Some argue that poor women in Detroit do not have access to contraception and this is what drives the abortion rate higher. The Detroit News reports, “Loretta Davis, president and CEO of Detroit’s Institute for Population Health, which administers health services for the city of Detroit including family planning programs, said the increasing abortion rate represents a ‘public health failure.’”

But these professionals seem to have overlooked the very same thing. Not only is abortion a failure of all that healthcare should represent, but family planning programs, in particular, are nothing more than breeding grounds for the very abortions these people appear to find disagreeable. And worse yet, these very chemicals can and do abort [3] children.

This is why honest education is necessary. Citizens, even in the poorest of cities and neighborhoods, deserve to know the truth. Whether public health officials like it or not, contraception is the pathway [4] of the culture of death. There is no doubt about where contraception leads, unless you have a political agenda much like that of Detroit’s public health professionals.

At best, such obliviousness is a failure to connect the dots; at worst, it is ingrained moral blindness.

In Detroit, however, all is not violence, mayhem, and death. In the midst of the carnage we find Guadalupe Partners [5]. And in this apostolate we find the true heart of how human beings can fight Detroit’s abortion crisis—not to mention all the violence.

Responding to the claim that Detroit is like a “third world country,” Dr. Monica Migliorino Miller, director of Citizens of a Pro-Life Society [6] in North Lyon, Michigan, writes [7],

Last week, I spent two days with a beautiful woman talked out of an abortion by my husband’s pro-life group Guadalupe Partners. I took her to medical appointments, purchased her medications, bought her groceries—a single mother of two whose latest boyfriend urged her to abort, not desiring to father another child.

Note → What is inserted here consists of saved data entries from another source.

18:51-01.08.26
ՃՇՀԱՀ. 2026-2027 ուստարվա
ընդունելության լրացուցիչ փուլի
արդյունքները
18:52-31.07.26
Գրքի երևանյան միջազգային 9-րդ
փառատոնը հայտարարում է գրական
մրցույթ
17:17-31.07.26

Guadalupe Partners stands outside of Detroit abortion clinics reaching out to the mothers. For 12 years they have seen the real reasons why one-third of all Detroit “pregnancies end in abortion.” Public health officials blame “poverty and dwindling access to affordable contraception.” Sadly, health care experts, social workers, educators, and clergy are simply unwilling to discuss, much less even admit, the true causes of Detroit’s staggering abortion rate. . . .

Poverty is very real in Detroit, but we also need to honestly consider how non-marital sexual behavior and absentee fathers contribute to poverty—how these elements hold women back from jobs and educational opportunities. And throwing more birth control pills at women will not get at the real source of Detroit’s economic problems or tragic abortion rate either. Heal the family, call men to responsibility, and you will do much to bring life back to the Motor City for the born and the innocent unborn.

Dr. Miller’s recipe for dealing with truth and the human beings who suffer for lack of it requires but one thing—honesty. And in a nation soaked in the blood of the innocent, it occurs to me that now is a very good time not only for honesty, but for mercy and love.